The key thing to understand is that dissociation isn't an enemy. It's a part of the psyche that once said: "This is too painful to bear. I'll save you."
The way out: integration
The good news is that a way out of dissociation exists: integration.
The work doesn't begin with fighting the mechanism, but with building the kind of safety that makes dissociation unnecessary. Integration doesn't happen through remembering, but through the gradual return of bodily sensation, slow contact, and respect for the parts that once did the saving. There's no need to "force the soul back." It never left. It just learned to keep its distance.
This is exactly why gentle bodywork matters here, not talking things through.
An important rule before starting
Integration only begins once safety is established. The nervous system first answers one question: is it okay for me to be here right now? If the answer is no, the body will keep shutting down no matter how many techniques are applied.
Why "remembering and letting go" doesn't work
The split didn't happen at the level of memory. It happened at the level of sensation. That's why talking, analysis, and insight can help someone understand something, but they don't reconnect it.
Integration moves from the bottom up: body, then sensation, then emotion, then meaning.
What returning actually looks like
The return of feeling almost never starts out looking like joy or relief. More often, what shows up first is boredom, irritation, unexplained anxiety, strange bodily sensations, fatigue. This is normal. It means the nervous system is starting to stop muting its signals.
The first thing that comes back is contact with the present moment: the weight of the body, warmth or cold, breath, the feeling of feet on the ground. The goal isn't to feel "deeply," it's to feel just a little, and safely.
The body restores sensitivity in fragments. Today you might feel your hands. Tomorrow, only your back. Then nothing again. This isn't a setback. It's calibration.
Emotions without a storyline start to appear next: tears with no image attached, anger with no target, fear with no cause. This is released energy from a reaction that was once frozen. At this stage, it's important not to search for "why" or demand explanations.
Contact with the child part
At some point, vulnerability appears, a sense of oneself as a child, an urge to hide. This isn't regression. It's a part that has finally stopped being alone. What matters here isn't to "fix" it, just to be present with it.
Don't rush
Moving too fast causes the body to shut down again and can trigger panic reactions. This isn't resistance. It's a protector still checking: are you really going to be okay?
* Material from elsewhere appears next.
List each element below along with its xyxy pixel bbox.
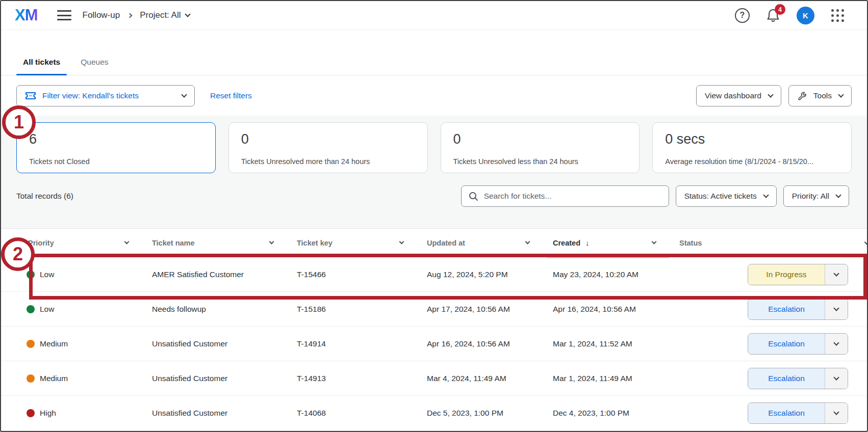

Only what's slow and body-based actually works. This is the real value and advantage of body-oriented psychotherapy over other techniques. Forceful methods, hard catharsis, pressure to "feel it all the way through," and deep plunges don't work here.
One thing rarely said
Integration isn't a return to past pain. It isn't retraumatisation. It's a return to your present self, one who now has choice, an adult body, resources, and boundaries. The trauma doesn't repeat. It gets rewritten at the level of lived experience.
The process is going well when there's a growing sense of "I am here," fewer automatic reactions, when the body becomes a home rather than an object, and when emotions come and go instead of overwhelming. These are quiet changes. But they're the most lasting ones.